* PROBLEM REQUIREMENTS
Each line below that carries the string "stets" must appear in the answer.

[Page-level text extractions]
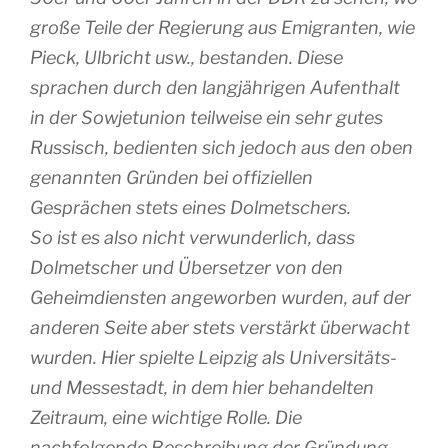
große Teile der Regierung aus Emigranten, wie
Pieck, Ulbricht usw., bestanden. Diese
sprachen durch den langjährigen Aufenthalt
in der Sowjetunion teilweise ein sehr gutes
Russisch, bedienten sich jedoch aus den oben
genannten Gründen bei offiziellen
Gesprächen stets eines Dolmetschers.
So ist es also nicht verwunderlich, dass
Dolmetscher und Übersetzer von den
Geheimdiensten angeworben wurden, auf der
anderen Seite aber stets verstärkt überwacht
wurden. Hier spielte Leipzig als Universitäts-
und Messestadt, in dem hier behandelten
Zeitraum, eine wichtige Rolle. Die
nachfolgende Beschreibung der Gründung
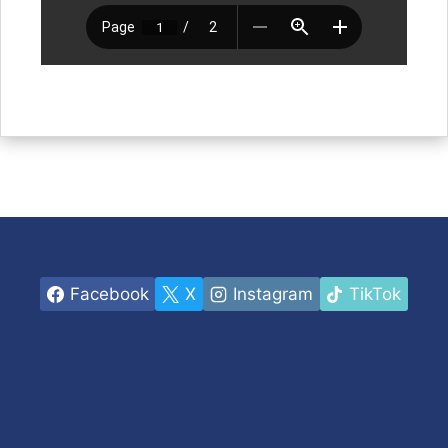
Facebook
X
Instagram
TikTok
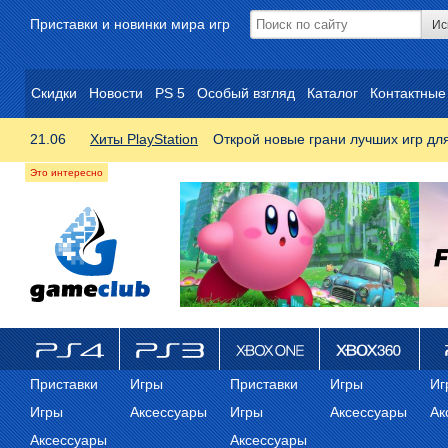
Приставки и новинки мира игр
Скидки
Новости
PS 5
Особый взгляд
Каталог
Контактные
21.06
Хиты PlayStation
Открой новые грани лучших игр дл
ps4
PS3
Xbox One
Xbox 360
ps
Приставки
Игры
Приставки
Игры
Иг
Игры
Аксессуары
Игры
Аксессуары
Ак
Аксессуары
Аксессуары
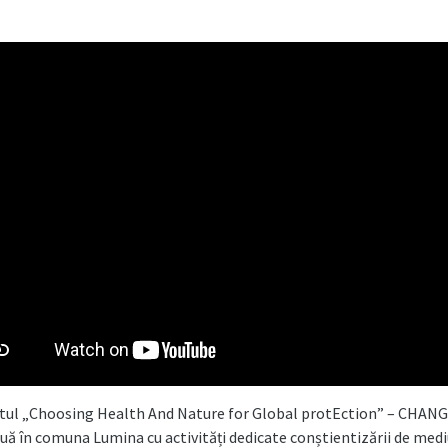
tul „Choosing Health And Nature for Global protEction” – CHAN
uă în comuna Lumina cu activități dedicate conștientizării de medi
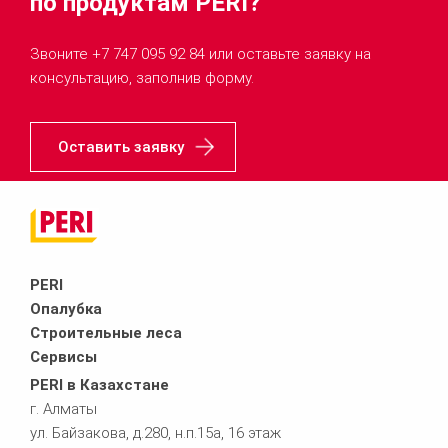
по продуктам PERI?
Звоните +7 747 095 92 84 или оставьте заявку на
консультацию, заполнив форму.
Оставить заявку
PERI
Опалубка
Строительные леса
Сервисы
PERI в Казахстане
г. Алматы
ул. Байзакова, д.280, н.п.15а, 16 этаж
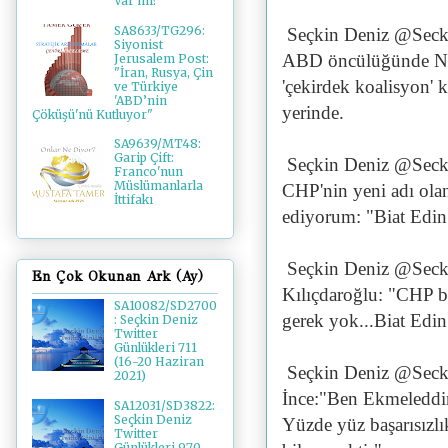
Var mı?
SA8633/TG296:
Seçkin Deniz @Seck
Siyonist
ABD öncülüğünde NAT
Jerusalem Post:
"İran, Rusya, Çin
'çekirdek koalisyon' 
ve Türkiye
'ABD’nin
yerinde.
Çöküşü'nü Kutluyor"
SA9639/MT48:
Garip Çift:
Seçkin Deniz @Seck
Franco'nun
Müslümanlarla
CHP'nin yeni adı olan
İttifakı
ediyorum: "Biat Edin Y
Seçkin Deniz @Seck
En Çok Okunan Ark (Ay)
Kılıçdaroğlu: "CHP b
SA10082/SD2700
gerek yok...Biat Edin 
: Seçkin Deniz
Twitter
Günlükleri 711
(16-20 Haziran
Seçkin Deniz @Seck
2021)
İnce:"Ben Ekmeleddi
SA12031/SD3822:
Seçkin Deniz
Yüzde yüz başarısızl
Twitter
Günlükleri 970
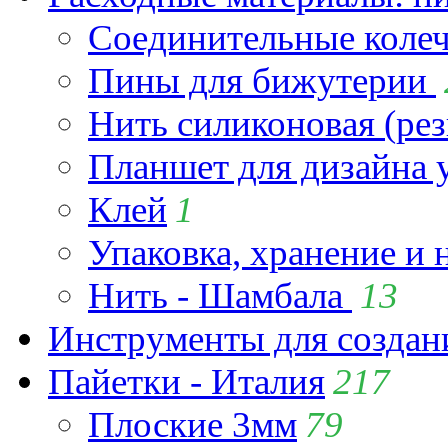
Соединительные коле
Пины для бижутерии
Нить силиконовая (рез
Планшет для дизайна
Клей
1
Упаковка, хранение и 
Нить - Шамбала
13
Инструменты для созда
Пайетки - Италия
217
Плоские 3мм
79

* TASK RESULT
Gesprächen stets eines Dolmetschers.
anderen Seite aber stets verstärkt überwacht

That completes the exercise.